I ask him when he first realised that he was gay. "I probably knew at seven, eight." How did you know? "The male body seemed more interesting than the female body somehow. Then, at 13, 14, I thought yes, I am probably gay, but might get over it. I then realised I wouldn't." His parents, now separated, both had a problem with it initially, he says, but his mother, a painter who "can also throw a room together", is now fine.

And what's Dad's problem? He says his father didn't realise until a couple of years back, when he read about it in an interview Tyler had given to an English newspaper. "And now we're not on speaking terms, because he blames my mother." He thinks hiding his sexuality was, for a long time, part of his motivation. "I've always been really ambitious and worked hard and tried to excel, perhaps because I knew I was never going to walk though the door with a leggy blonde girlfriend. I went to London, to the BBC - did lots of diversionary things that would give me things to talk to them about."

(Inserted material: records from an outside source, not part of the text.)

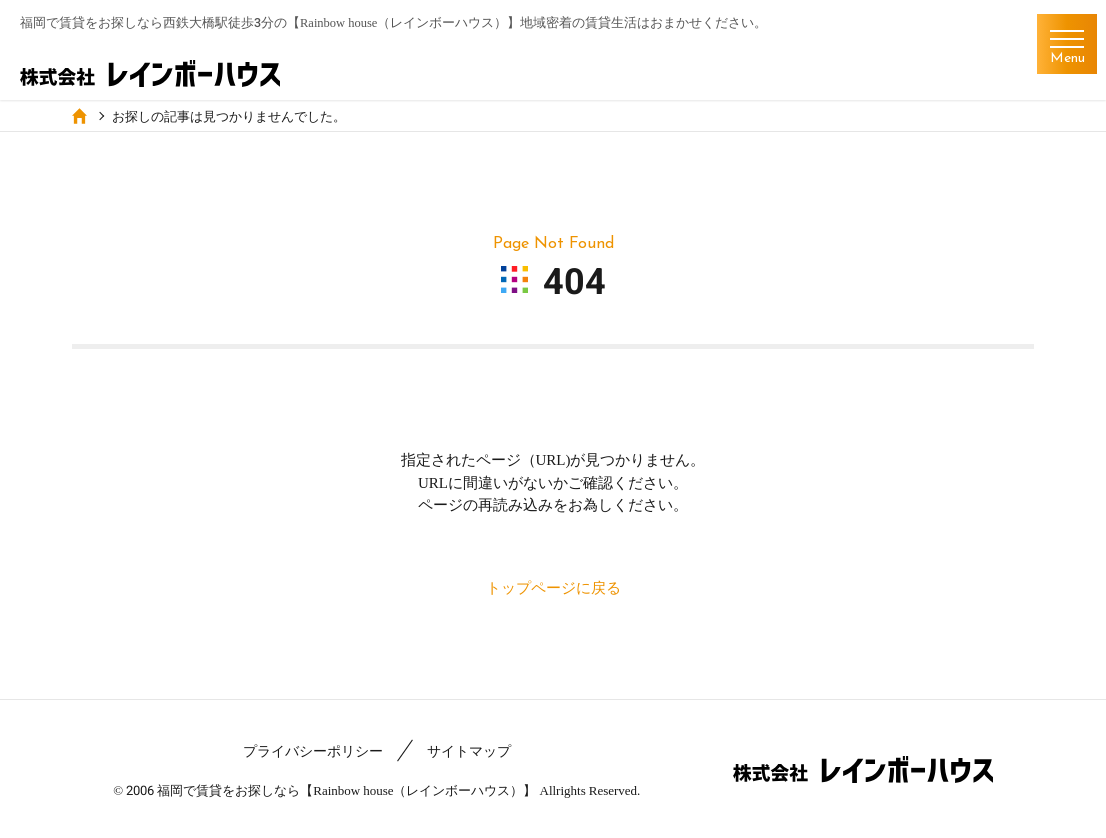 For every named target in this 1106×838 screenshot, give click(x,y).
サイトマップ (469, 751)
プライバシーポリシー (313, 751)
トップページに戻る (553, 587)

After attending journalism school in Canada, he worked for the yoof TV programme Reportage in Manchester, then came to London as a freelance. Here, he sold the idea of doing a feature on Medicine Sans Frontiere's work in Afghanistan to a German magazine and the Emap-owned Sky, and off he went. He was shot in an ambush, with 36 bullets being fired at the car he was travelling in. "Two bullets went in me (into his left arm) and out through the car again."

"What comes first," I ask, "Feeling the pain or seeing the blood?"

"Seeing the splatter of blood. There's no pain at first because the shock is so massive."

"Were you frightened?"

"Only before it happened. As soon as it happened, I knew it was over. The interpreter next to me got it in the head."

"Did you think that you were going to die?"

"It was a beautiful day, the sun was kicking off the mountains. I thought death doesn't look like this. Corny, but true."

He was flown back to London for treatment, and it was in 1994 while recovering that he first got the idea for Wallpaper*. "I read loads of mags, and thought they were all a load of old rubbish." I say getting shot and coming up with an idea for a publication aimed at "the ultimate, sophisticated, brand-savvy, well-heeled 21st century consumer" isn't a connection most would make. He says: "People do think I should have devoted the rest of my life to the Red Cross." But, what? You decided the Red Cross was too eighties? "No. I just knew I wanted to go into business for myself, that I didn't want to work for an arsehole publishing company that didn't look after its freelances." This, I think, is a swipe at Emap who, while he was in hospital, "sent me a hamper from Fortnum & Mason, thinking it would buy me off."

Anyway, he has to get back to the office now. He has a lot of energy and, I think, may one day take over the world, Terence Conran-style. Certainly, he'd like his own airline. "I'd do something about the lighting. Lighting on planes is so unflattering." But, hang on Tyler, before you go, one last question: "What is the asterisk in Wallpaper* about? I mean..."

"It's to draw your attention to the tagline beneath: *The stuff that surrounds you."

"... I just don't get it, unless, of course, it's to cleverly draw your attention to the tagline beneath. Tyler, I do wish you'd let me finish!"